- Helena Kyle
Beachcombing For Litter
Value of Volunteering Series: Beach-combing For Litter
Previously Published in the Pineapple Post
By Helena Kyle
Ah, summertime, and the weather is fine! Whether you are visiting, live here year-round, spend most of your time indoors, or outdoors, a volunteer opportunity beckons.
The word, volunteer, might bring groups or organizations to mind. The Treasure Coast hosts a myriad of organizations in need of volunteers, that I will spotlight throughout the next several months, but this month, I am focusing on volunteer opportunities outside of organizations.
In a previous Pineapple Post article, The Value of Volunteering, I mentioned that one of the benefits of volunteering is the positive ripple effect. I pondered the upside and downside to ripple effect, due to an experience at a park near the ocean inlet. While walking the pier, I saw a great blue heron perched upon the pier railing. The bird stayed put, allowing me to come surprisingly close, close enough to notice a rusty fish hook piercing his feathers, near a wing; the hook was attached to a strand of fishing line approximately 7 inches long. The disheartening glimpse of the fish-hook snagged on that beautiful bird reminded me of how the positive ripple effect from volunteering affects our environment.

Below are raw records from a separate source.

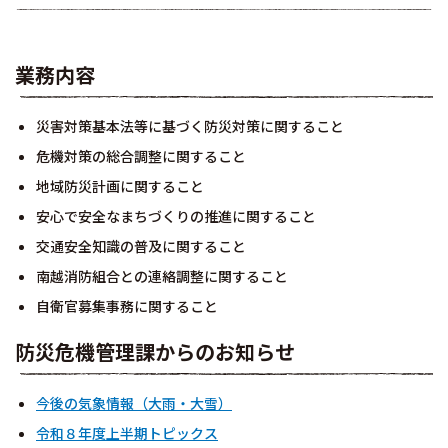
業務内容
災害対策基本法等に基づく防災対策に関すること
危機対策の総合調整に関すること
地域防災計画に関すること
安心で安全なまちづくりの推進に関すること
交通安全知識の普及に関すること
南越消防組合との連絡調整に関すること
自衛官募集事務に関すること
防災危機管理課からのお知らせ
今後の気象情報（大雨・大雪）
令和８年度上半期トピックス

The first summer, after moving to the Treasure Coast, my husband and I walked along the ocean’s edge of Hobe Sound Beach, I had anticipated beach-combing for seashells, but instead, we filled our small bag with litter. We filled our 2 spare dog-doo bags as well; our ocean-phobic, “canine baby” stayed home. The beach was strewn with litter as far as the eye could see: plastic bottle caps, bottles, picnic utensils, broken chunks of plastic from buckets and just about anything made of plastic, party balloons, cigarette butts, deteriorating shoes and flip-flops of various sizes, rope, and swaths of netting. The litter was enmeshed in seaweed, sand and seashells. The thought of birds, turtles and fish ingesting shards of plastic, bottle caps, or entangled in netting, turned our attention to beach-combing for litter.
We asked the life-guards on duty if there is an effort to clean the beach, and they mentioned that occasionally, a church group, or scout group conducts a clean-up event. At that point, we became freelance volunteers. We keep a stash of bags in our vehicle; small bags to thirty-gallon garbage bags, and gloves to protect our hands from unsanitary litter. The exercise from walking, breathing fresh ocean air, enjoying spectacular views, and keeping the positive ripple effect in motion, is most beneficial.
The next time you head out to go boating, fishing, paddle-boarding, beach-combing, or to enjoy a good read at the beach or park, consider taking a bag along, in case you see litter that may pose a danger to others, or to the abundant wildlife living in their natural habitat. Volunteering is invaluable, whether you volunteer as an individual, with a friend, in a group, or with an organization.
Let’s volunteer to keep the treasure in Treasure Coast – happy summer!